→ **ACTION ITEM**
A faithful copy of the data is the goal; set it down exactly, without the images.

→ **PROVIDED RECORDS**
************
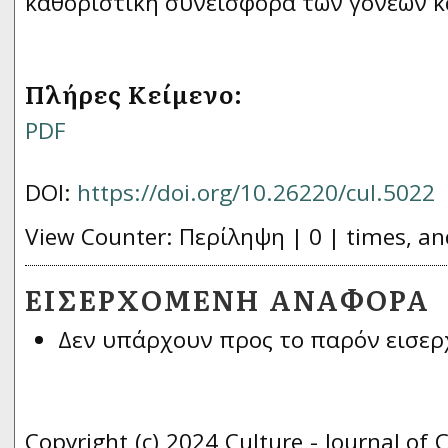
καθοριστική συνεισφορά των γονέων κ
Πλήρες Κείμενο:
PDF
DOI:
https://doi.org/10.26220/cul.5022
View Counter: Περίληψη | 0 | times, an
ΕΙΣΕΡΧΌΜΕΝΗ ΑΝΑΦΟΡΆ
Δεν υπάρχουν προς το παρόν εισερ
Copyright (c) 2024 Culture - Journal of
************
→ **FINISHED TASK**
καθοριστική συνεισφορά των γονέων κ
Πλήρες Κείμενο:
PDF
DOI:
https://doi.org/10.26220/cul.5022
View Counter: Περίληψη | 0 | times, an
ΕΙΣΕΡΧΌΜΕΝΗ ΑΝΑΦΟΡΆ
Δεν υπάρχουν προς το παρόν εισερ
Copyright (c) 2024 Culture - Journal of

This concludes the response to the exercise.